China-Russia military cooperation a cause for wariness

China and Russia have increased their military activities, and North Korea has repeatedly launched missiles. In light of the growing threat, Japan must steadily enhance its deterrence capabilities.

The 2022 edition of the defense white paper has been released. It analyzes the security environment around Japan, aiming to demonstrate the direction of defense policy.

The white paper condemned Russia’s invasion of Ukraine as a “serious violation of international law and the U.N. Charter.” Referring to the possibility of an isolated Russia deepening military cooperation with China, it emphasized that the situations “warrant concern and must continue to be closely monitored.”

Last autumn, a group of 10 naval vessels from China and Russia sailed around Japan for exercises. In May this year, six bombers from both countries jointly flew around Japan. Some observers view these not as mere demonstrations but rather moves with actual warfare in mind.

The Self-Defense Forces need to take all possible precautions in their surveillance activities while sharing plans with the United States and continuing to train with U.S. forces.

Another feature of this year’s white paper is a substantial expansion of the description of the situation in Taiwan. In an analysis from the Taiwan side, the report presents a scenario in which China first launches “cognitive warfare” by spreading disinformation to create panic among the people, after which Chinese troops land and take control of the island.

If a Taiwan contingency were to occur, it could possibly affect to the Nansei Islands.

China Coast Guard vessels have already repeatedly intruded into Japan’s territorial waters around the Senkaku Islands. There have also been notable cases of Chinese naval vessels navigating in these waters.

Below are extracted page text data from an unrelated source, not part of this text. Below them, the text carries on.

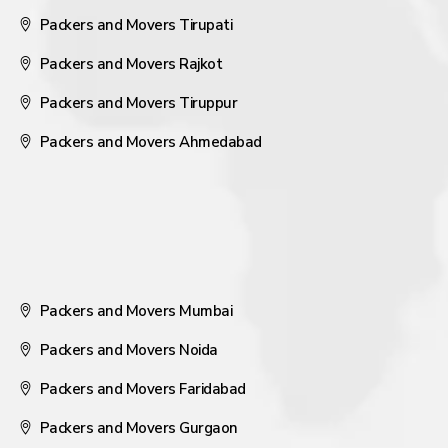
Packers and Movers Tirupati
Packers and Movers Rajkot
Packers and Movers Tiruppur
Packers and Movers Ahmedabad
Packers and Movers Mumbai
Packers and Movers Noida
Packers and Movers Faridabad
Packers and Movers Gurgaon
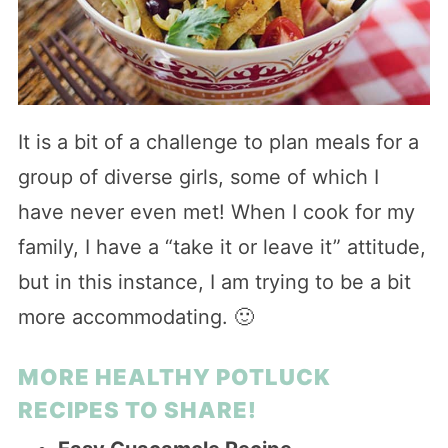
It is a bit of a challenge to plan meals for a
group of diverse girls, some of which I
have never even met! When I cook for my
family, I have a “take it or leave it” attitude,
but in this instance, I am trying to be a bit
more accommodating. 🙂
MORE HEALTHY POTLUCK
RECIPES TO SHARE!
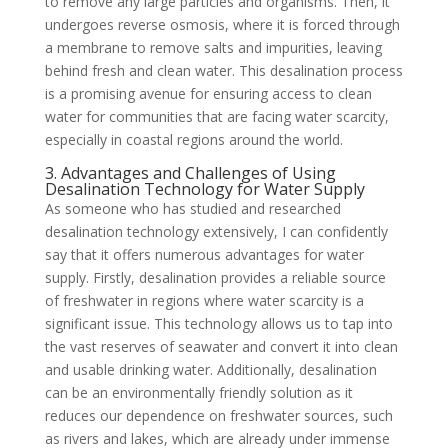
to remove any large particles and organisms. Then, it
undergoes reverse osmosis, where it is forced through
a membrane to remove salts and impurities, leaving
behind fresh and clean water. This desalination process
is a promising avenue for ensuring access to clean
water for communities that are facing water scarcity,
especially in coastal regions around the world.
3. Advantages and Challenges of Using
Desalination Technology for Water Supply
As someone who has studied and researched
desalination technology extensively, I can confidently
say that it offers numerous advantages for water
supply. Firstly, desalination provides a reliable source
of freshwater in regions where water scarcity is a
significant issue. This technology allows us to tap into
the vast reserves of seawater and convert it into clean
and usable drinking water. Additionally, desalination
can be an environmentally friendly solution as it
reduces our dependence on freshwater sources, such
as rivers and lakes, which are already under immense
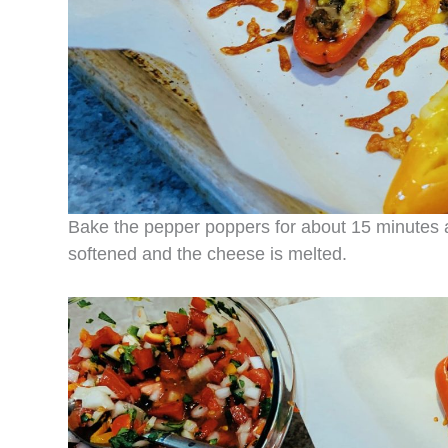
Bake the pepper poppers for about 15 minutes 
softened and the cheese is melted.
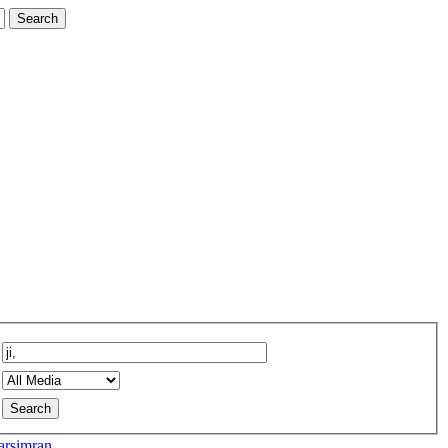
rsimran...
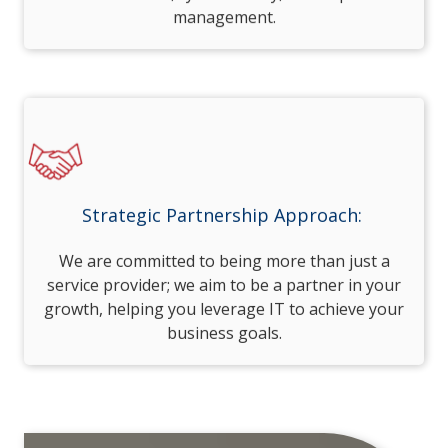
management.
Strategic Partnership Approach:
We are committed to being more than just a
service provider; we aim to be a partner in your
growth, helping you leverage IT to achieve your
business goals.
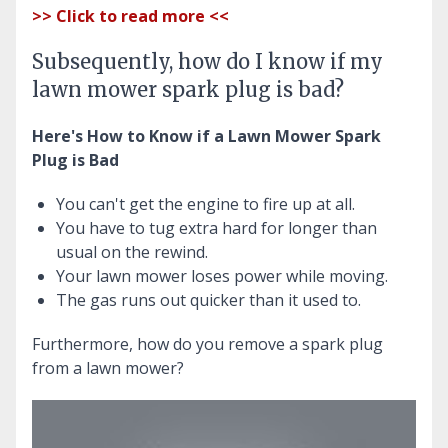
>> Click to read more <<
Subsequently, how do I know if my
lawn mower spark plug is bad?
Here's How to Know if a Lawn Mower Spark
Plug is Bad
You can't get the engine to fire up at all.
You have to tug extra hard for longer than
usual on the rewind.
Your lawn mower loses power while moving.
The gas runs out quicker than it used to.
Furthermore, how do you remove a spark plug
from a lawn mower?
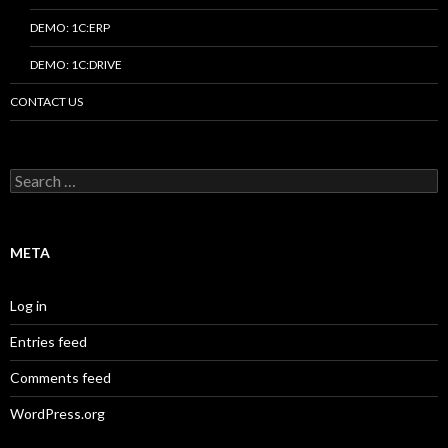
DEMO: 1C:ERP
DEMO: 1C:DRIVE
CONTACT US
Search
for:
META
Log in
Entries feed
Comments feed
WordPress.org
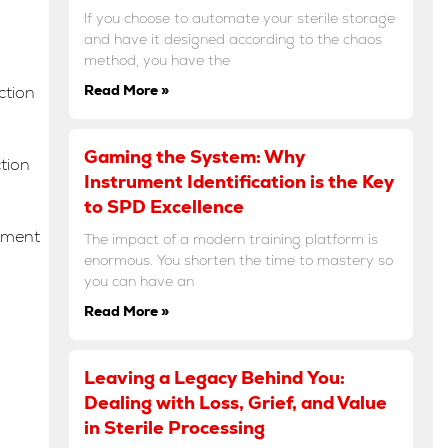
If you choose to automate your sterile storage
and have it designed according to the chaos
method, you have the
Read More »
ction
Gaming the System: Why
ction
Instrument Identification is the Key
to SPD Excellence
ement
The impact of a modern training platform is
enormous. You shorten the time to mastery so
you can have an
Read More »
Leaving a Legacy Behind You:
Dealing with Loss, Grief, and Value
in Sterile Processing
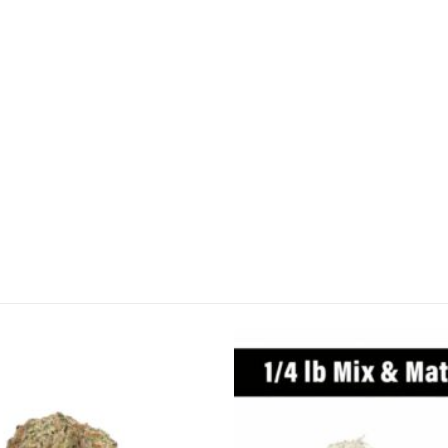
CANNABIS CANADA SHOP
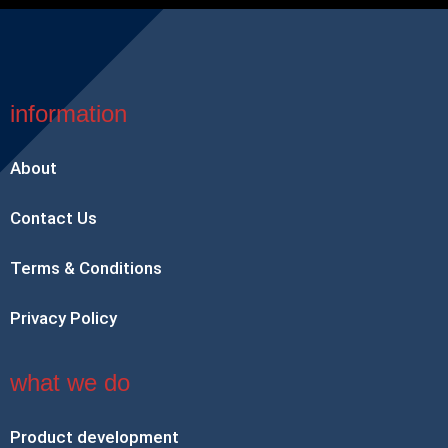
information
About
Contact Us
Terms & Conditions
Privacy Policy
what we do
Product development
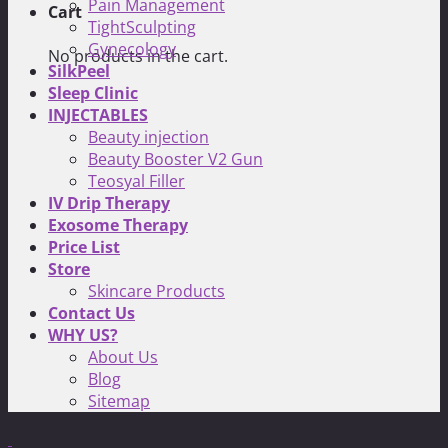
Pain Management
Cart
TightSculpting
Gynecology
No products in the cart.
SilkPeel
Sleep Clinic
INJECTABLES
Beauty injection
Beauty Booster V2 Gun
Teosyal Filler
IV Drip Therapy
Exosome Therapy
Price List
Store
Skincare Products
Contact Us
WHY US?
About Us
Blog
Sitemap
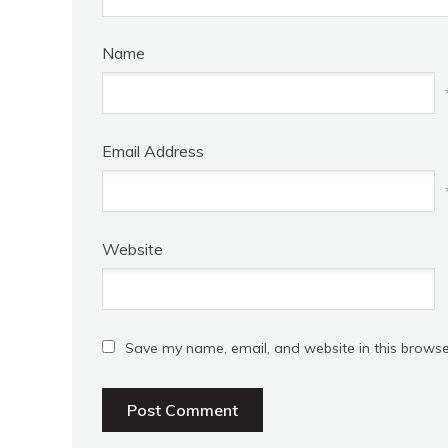
Name
Email Address
Website
Save my name, email, and website in this browse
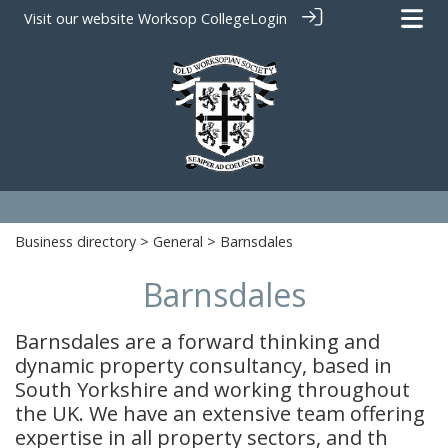
Visit our website
Worksop College
Login
Business directory
>
General
> Barnsdales
Barnsdales
Barnsdales are a forward thinking and
dynamic property consultancy, based in
South Yorkshire and working throughout
the UK. We have an extensive team offering
expertise in all property sectors, and th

It is obvious that China, which claims territorial rights to the Senkaku Islands, is trying to make it a fait accompli. The Japan Coast Guard and the Self-Defense Forces should strengthen their cooperation so that they can respond to all possible situations.

The white paper notes that “all options are being considered as we formulate a new national security strategy” for measures to deal with new types of missiles developed by China, Russia and North Korea. In addition to improving conventional interception capabilities, the need to possess counterattack capabilities is taken as a given.

The government plans to purchase “standoff missiles” from the United States and other countries that can be launched from outside the range of an enemy. It is also working on the development of improved domestically produced surface-to-ship guided missiles with a much longer range. A system that can reliably operate these missiles must be established.

Enhancing the defense technology foundation is another important theme. In recent years, Japan has continued to purchase state-of-the-art defense equipment from the United States under the framework of its Foreign Military Sales (FMS) security assistance program. On the other hand, equipment procured domestically has been on the decline.

If the nation’s defense industry tapers off, the number of engineers will dry up, making it impossible to procure and repair equipment. Also, from the viewpoint of fostering the domestic industry, it is important to secure an adequate budget for research and development.